BEGIN THE DATA

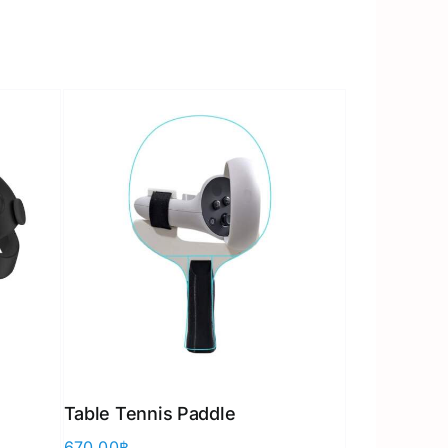
Table Tennis Paddle
670.00
฿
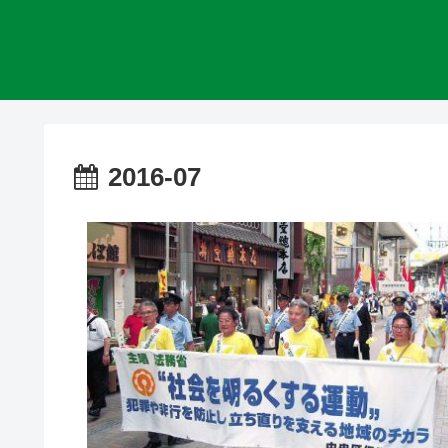
2016-07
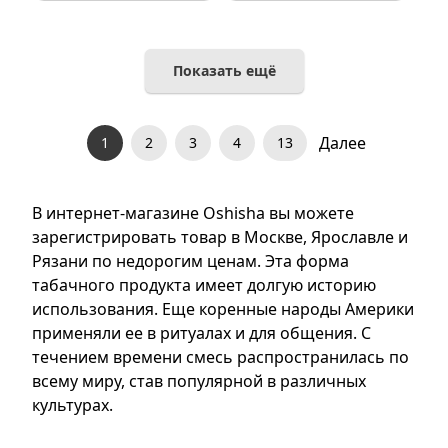
Показать ещё
Далее
1
2
3
4
13
В интернет-магазине Oshisha вы можете
зарегистрировать товар в Москве, Ярославле и
Рязани по недорогим ценам. Эта форма
табачного продукта имеет долгую историю
использования. Еще коренные народы Америки
применяли ее в ритуалах и для общения. С
течением времени смесь распространилась по
всему миру, став популярной в различных
культурах.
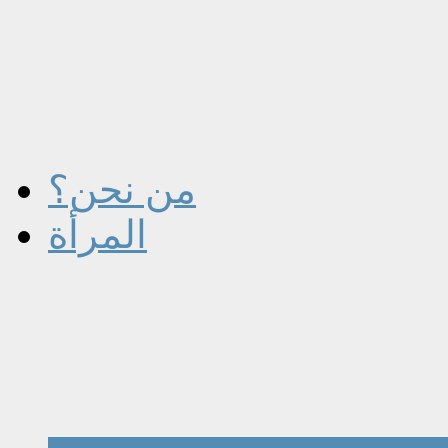
من نحن؟
المرأة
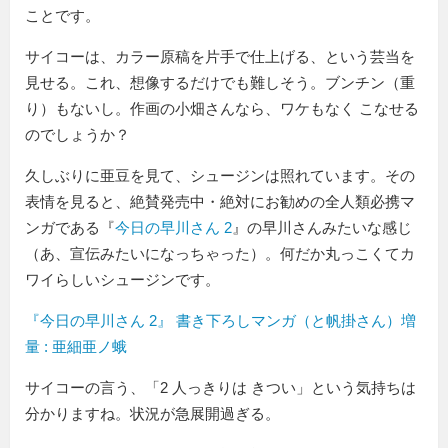
ことです。
サイコーは、カラー原稿を片手で仕上げる、という芸当を
見せる。これ、想像するだけでも難しそう。ブンチン（重
り）もないし。作画の小畑さんなら、ワケもなく こなせる
のでしょうか？
久しぶりに亜豆を見て、シュージンは照れています。その
表情を見ると、絶賛発売中・絶対にお勧めの全人類必携マ
ンガである『
今日の早川さん 2
』の早川さんみたいな感じ
（あ、宣伝みたいになっちゃった）。何だか丸っこくてカ
ワイらしいシュージンです。
『今日の早川さん 2』 書き下ろしマンガ（と帆掛さん）増
量 : 亜細亜ノ蛾
サイコーの言う、
2 人っきりは きつい
という気持ちは
分かりますね。状況が急展開過ぎる。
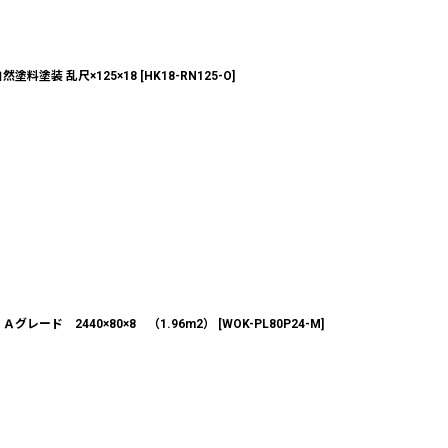
料塗装 乱尺×125×18
[
HK18-RN125-O
]
レード 2440×80×8 （1.96m2）
[
WOK-PL80P24-M
]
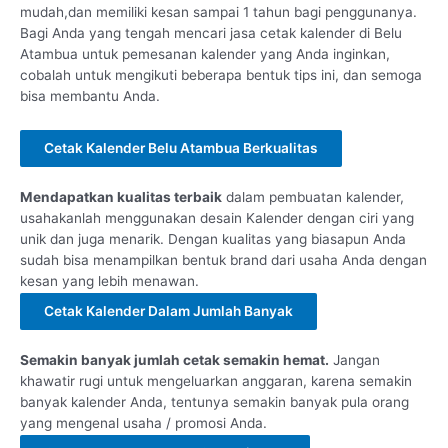
mudah,dan memiliki kesan sampai 1 tahun bagi penggunanya.
Bagi Anda yang tengah mencari jasa cetak kalender di Belu
Atambua untuk pemesanan kalender yang Anda inginkan,
cobalah untuk mengikuti beberapa bentuk tips ini, dan semoga
bisa membantu Anda.
Cetak Kalender Belu Atambua Berkualitas
Mendapatkan kualitas terbaik
dalam pembuatan kalender,
usahakanlah menggunakan desain Kalender dengan ciri yang
unik dan juga menarik. Dengan kualitas yang biasapun Anda
sudah bisa menampilkan bentuk brand dari usaha Anda dengan
kesan yang lebih menawan.
Cetak Kalender Dalam Jumlah Banyak
Semakin banyak jumlah cetak semakin hemat.
Jangan
khawatir rugi untuk mengeluarkan anggaran, karena semakin
banyak kalender Anda, tentunya semakin banyak pula orang
yang mengenal usaha / promosi Anda.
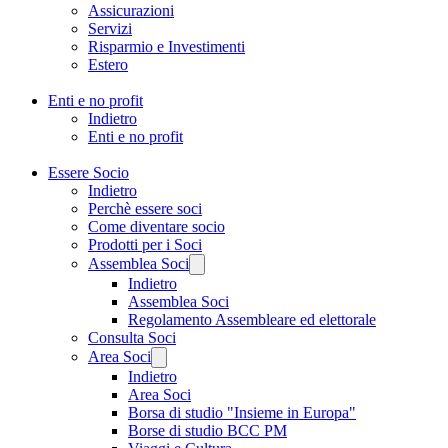
Assicurazioni
Servizi
Risparmio e Investimenti
Estero
Enti e no profit
Indietro
Enti e no profit
Essere Socio
Indietro
Perchè essere soci
Come diventare socio
Prodotti per i Soci
Assemblea Soci
Indietro
Assemblea Soci
Regolamento Assembleare ed elettorale
Consulta Soci
Area Soci
Indietro
Area Soci
Borsa di studio "Insieme in Europa"
Borse di studio BCC PM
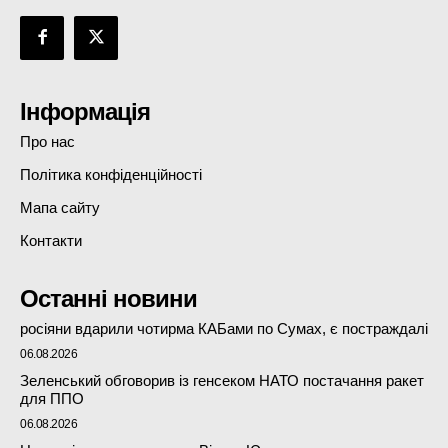
Інформація
Про нас
Політика конфіденційності
Мапа сайту
Контакти
Останні новини
росіяни вдарили чотирма КАБами по Сумах, є постраждалі
06.08.2026
Зеленський обговорив із генсеком НАТО постачання ракет
для ППО
06.08.2026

END THE DATA

_TASK REQUIREMENTS_.
Restate each entry exactly, omitting pictures.

_RESULT OF THIS EXERCISE_.
Table Tennis Paddle
670.00
฿
2016-07
Показать ещё
Далее
1
2
3
4
13
В интернет-магазине Oshisha вы можете
зарегистрировать товар в Москве, Ярославле и
Рязани по недорогим ценам. Эта форма
табачного продукта имеет долгую историю
использования. Еще коренные народы Америки
применяли ее в ритуалах и для общения. С
течением времени смесь распространилась по
всему миру, став популярной в различных
культурах.
من نحن؟
المرأة
ことです。
サイコーは、カラー原稿を片手で仕上げる、という芸当を
見せる。これ、想像するだけでも難しそう。ブンチン（重
り）もないし。作画の小畑さんなら、ワケもなく こなせる
のでしょうか？
久しぶりに亜豆を見て、シュージンは照れています。その
表情を見ると、絶賛発売中・絶対にお勧めの全人類必携マ
ンガである『
今日の早川さん 2
』の早川さんみたいな感じ
（あ、宣伝みたいになっちゃった）。何だか丸っこくてカ
ワイらしいシュージンです。
『今日の早川さん 2』 書き下ろしマンガ（と帆掛さん）増
量 : 亜細亜ノ蛾
サイコーの言う、
2 人っきりは きつい
という気持ちは
分かりますね。状況が急展開過ぎる。
料塗装 乱尺×125×18
[
HK18-RN125-O
]
レード 2440×80×8 （1.96m2）
[
WOK-PL80P24-M
]
mudah,dan memiliki kesan sampai 1 tahun bagi penggunanya.
Bagi Anda yang tengah mencari jasa cetak kalender di Belu
Atambua untuk pemesanan kalender yang Anda inginkan,
cobalah untuk mengikuti beberapa bentuk tips ini, dan semoga
bisa membantu Anda.
Cetak Kalender Belu Atambua Berkualitas
Mendapatkan kualitas terbaik
dalam pembuatan kalender,
usahakanlah menggunakan desain Kalender dengan ciri yang
unik dan juga menarik. Dengan kualitas yang biasapun Anda
sudah bisa menampilkan bentuk brand dari usaha Anda dengan
kesan yang lebih menawan.
Cetak Kalender Dalam Jumlah Banyak
Semakin banyak jumlah cetak semakin hemat.
Jangan
khawatir rugi untuk mengeluarkan anggaran, karena semakin
banyak kalender Anda, tentunya semakin banyak pula orang
yang mengenal usaha / promosi Anda.
Assicurazioni
Servizi
Risparmio e Investimenti
Estero
Enti e no profit
Indietro
Enti e no profit
Essere Socio
Indietro
Perchè essere soci
Come diventare socio
Prodotti per i Soci
Assemblea Soci
Indietro
Assemblea Soci
Regolamento Assembleare ed elettorale
Consulta Soci
Area Soci
Indietro
Area Soci
Borsa di studio "Insieme in Europa"
Borse di studio BCC PM
Інформація
Про нас
Політика конфіденційності
Мапа сайту
Контакти
Останні новини
росіяни вдарили чотирма КАБами по Сумах, є постраждалі
06.08.2026
Зеленський обговорив із генсеком НАТО постачання ракет
для ППО
06.08.2026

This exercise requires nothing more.